Participant View Outage

Jan 16 at 07:30pm EST
Affected services
Participant View
Crowdpurr Ingress

Resolved
Jan 16 at 08:30pm EST

Last night around 7:30PM EST we experienced a forty-five minute outage of the Crowdpurr Ingress service of Crowdpurr. Our team became aware of the issue around 7:45PM EST. The issue was resolved around 8:15PM EST.

The root cause of the outage was due to an Amazon Web Services (AWS) hardware failure in the Participant View's load balancer server (Crowdpurr Ingress). This is the server that balances all the thousands of incoming participants evenly and sends them on to our underlying set of application servers (which were running fine). This is why the Participant View completely failed to load. Historically, when a server crashes or hangs it’s usually due to a Crowdpurr software/bug issue. This failure was truly due to the underlying cloud hardware provided by AWS.

While these AWS hardware incidents are very rare, they do happen. Cloud servers are meant to be monitored and replaced quickly.
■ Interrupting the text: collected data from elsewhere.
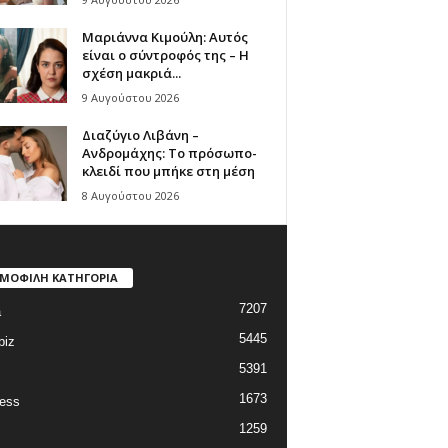
Μαριάννα Κιμούλη: Αυτός
είναι ο σύντροφός της – Η
σχέση μακριά...
9 Αυγούστου 2026
Διαζύγιο Λιβάνη –
Ανδρομάχης: Το πρόσωπο-
κλειδί που μπήκε στη μέση
8 Αυγούστου 2026
ΜΟΦΙΛΗ ΚΑΤΗΓΟΡΙΑ
7207
a
5445
biz
5391
1673
ess
1259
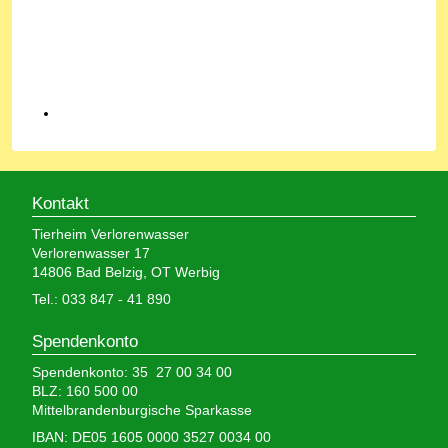
Kontakt
Tierheim Verlorenwasser
Verlorenwasser 17
14806 Bad Belzig, OT Werbig
Tel.: 033 847 - 41 890
Spendenkonto
Spendenkonto: 35 27 00 34 00
BLZ: 160 500 00
Mittelbrandenburgische Sparkasse
IBAN: DE05 1605 0000 3527 0034 00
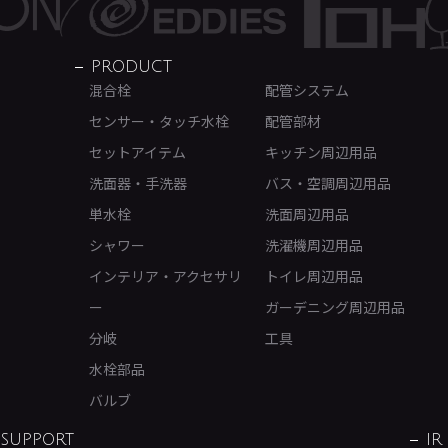
PRODUCT
混合栓
配管システム
センサー・タッチ水栓
配管部材
セットアイテム
キッチン周辺用品
洗面器・手洗器
バス・空調周辺用品
単水栓
洗面周辺用品
シャワー
洗濯機周辺用品
インテリア・アクセサリ
トイレ周辺用品
ー
ガーデニング周辺用品
分岐
工具
水栓部品
バルブ
SUPPORT
IR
Once we knew the server was down, our team assembled, and it was quickly replaced and service was restored.

In order to quickly know when any part of the Crowdpurr server ecosystem goes down, we make use of a third-party monitoring service that checks on every server in the system every sixty seconds from eighteen different locations all over the world. If any server goes down for even a minute, our team is notified via email and SMS text to emergency inboxes reserved for critical service events.
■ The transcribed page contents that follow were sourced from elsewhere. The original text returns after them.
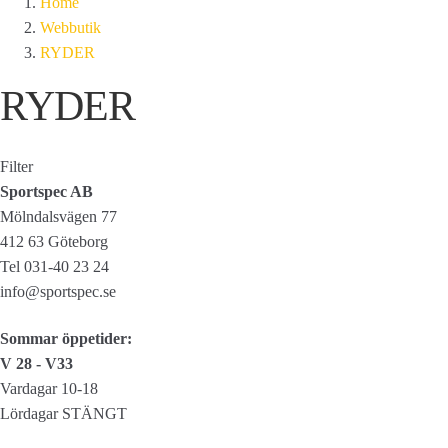
Home
Webbutik
RYDER
RYDER
Filter
Sportspec AB
Mölndalsvägen 77
412 63 Göteborg
Tel 031-40 23 24
info@sportspec.se
Sommar öppetider:
V 28 - V33
Vardagar 10-18
Lördagar STÄNGT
A secondary issue also occurred in alerting our team of the server issue. Our monitoring service uses an SMS texting service that is experiencing issues with west Los Angeles phone numbers on the T-Mobile network. Our phone number for receiving alerts happens to be a west Los Angeles phone number on T-Mobile. Consequently, our Engineering Team didn’t receive the immediate SMS text messages about the app’s health which is critical in responding after hours. We did receive alerts via email and our Customer Support Team was online and quickly manually alerted our Engineering Team of the issue.

Once our Engineering Team knew about the outage, we successfully replaced the Crowdpurr Ingress server. We also have dropped the above monitoring service vendor and started up with a new vendor that is much more powerful and offers several additional features. You can even subscribe to our status page now to be updated about incidents in real-time.
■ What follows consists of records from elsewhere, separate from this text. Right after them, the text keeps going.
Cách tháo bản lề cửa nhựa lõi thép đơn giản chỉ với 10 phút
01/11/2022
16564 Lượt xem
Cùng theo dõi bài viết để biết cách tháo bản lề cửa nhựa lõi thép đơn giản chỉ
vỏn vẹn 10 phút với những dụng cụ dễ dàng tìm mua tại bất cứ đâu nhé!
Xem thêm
Additionally, we are adding several extra layers to the design of our notification and response procedures to make sure we don’t have a single point of failure for notifications when Crowdpurr experiences an issue. This includes adding more email and phone numbers inboxes, and a second, redundant monitoring system in the event one doesn’t work. Additionally, we added a redundant load balancing server that we can quickly switch to in the event something like this happens again.

We understand Crowdpurr is a software for live events and it’s of utmost importance that it work for every rehearsal and every production live event. We take application uptime very seriously. If you’re a seasoned Crowdpurr user, you know that the application rarely has an outage. However, due to the nature of Internet base software, outages do sometimes occur. This has been the most severe outage for Crowdpurr in about five years. That's how rare downtime is for us. However, even with a forty-five minute outage, Crowdpurr is still far and well above 99.9% uptime over the last twelve months. But, with live events, we’re aware that even 99.9% uptime is not good enough. We will always strive for 100% uptime.

Please accept our deepest apologies and always know that we are learning and working hard to prevent something like this from happening again. We deeply respect and appreciate your patronage. You pay for our service, you expect it to work. Please let us know how we can make this right.

Created
Jan 16 at 07:30pm EST

At 7:32PM EST the Participant View experienced an outage. Our team was able to restore the service around forty minutes later at 8:15PM EST.

We corrected the problematic server and are investigating the cause.